◆ **Excerpted data**:
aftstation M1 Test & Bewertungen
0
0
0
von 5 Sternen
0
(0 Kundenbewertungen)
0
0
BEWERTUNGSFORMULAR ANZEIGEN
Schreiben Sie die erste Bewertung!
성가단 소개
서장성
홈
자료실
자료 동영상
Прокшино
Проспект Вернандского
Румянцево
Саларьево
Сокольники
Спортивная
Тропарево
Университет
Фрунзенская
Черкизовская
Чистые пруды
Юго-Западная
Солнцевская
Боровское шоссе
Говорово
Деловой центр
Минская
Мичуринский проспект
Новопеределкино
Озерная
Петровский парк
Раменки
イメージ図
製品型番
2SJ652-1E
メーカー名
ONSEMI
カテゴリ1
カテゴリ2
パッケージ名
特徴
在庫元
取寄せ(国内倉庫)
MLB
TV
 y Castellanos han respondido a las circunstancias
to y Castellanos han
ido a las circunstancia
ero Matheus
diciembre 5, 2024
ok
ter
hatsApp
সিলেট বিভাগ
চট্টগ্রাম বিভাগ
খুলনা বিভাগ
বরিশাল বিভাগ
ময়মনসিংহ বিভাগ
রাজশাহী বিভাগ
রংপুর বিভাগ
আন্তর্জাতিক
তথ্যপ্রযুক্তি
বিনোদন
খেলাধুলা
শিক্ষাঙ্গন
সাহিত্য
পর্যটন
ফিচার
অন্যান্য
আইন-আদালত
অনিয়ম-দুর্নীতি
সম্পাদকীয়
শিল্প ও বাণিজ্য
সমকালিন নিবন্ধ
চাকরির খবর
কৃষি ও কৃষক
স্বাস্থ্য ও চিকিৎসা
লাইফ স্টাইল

◆ **Task prompt**: This exercise asks for every line of the records to be repeated exactly.

◆ **Written reply**:
aftstation M1 Test & Bewertungen
0
0
0
von 5 Sternen
0
(0 Kundenbewertungen)
0
0
BEWERTUNGSFORMULAR ANZEIGEN
Schreiben Sie die erste Bewertung!
성가단 소개
서장성
홈
자료실
자료 동영상
Прокшино
Проспект Вернандского
Румянцево
Саларьево
Сокольники
Спортивная
Тропарево
Университет
Фрунзенская
Черкизовская
Чистые пруды
Юго-Западная
Солнцевская
Боровское шоссе
Говорово
Деловой центр
Минская
Мичуринский проспект
Новопеределкино
Озерная
Петровский парк
Раменки
イメージ図
製品型番
2SJ652-1E
メーカー名
ONSEMI
カテゴリ1
カテゴリ2
パッケージ名
特徴
在庫元
取寄せ(国内倉庫)
MLB
TV
 y Castellanos han respondido a las circunstancias
to y Castellanos han
ido a las circunstancia
ero Matheus
diciembre 5, 2024
ok
ter
hatsApp
সিলেট বিভাগ
চট্টগ্রাম বিভাগ
খুলনা বিভাগ
বরিশাল বিভাগ
ময়মনসিংহ বিভাগ
রাজশাহী বিভাগ
রংপুর বিভাগ
আন্তর্জাতিক
তথ্যপ্রযুক্তি
বিনোদন
খেলাধুলা
শিক্ষাঙ্গন
সাহিত্য
পর্যটন
ফিচার
অন্যান্য
আইন-আদালত
অনিয়ম-দুর্নীতি
সম্পাদকীয়
শিল্প ও বাণিজ্য
সমকালিন নিবন্ধ
চাকরির খবর
কৃষি ও কৃষক
স্বাস্থ্য ও চিকিৎসা
লাইফ স্টাইল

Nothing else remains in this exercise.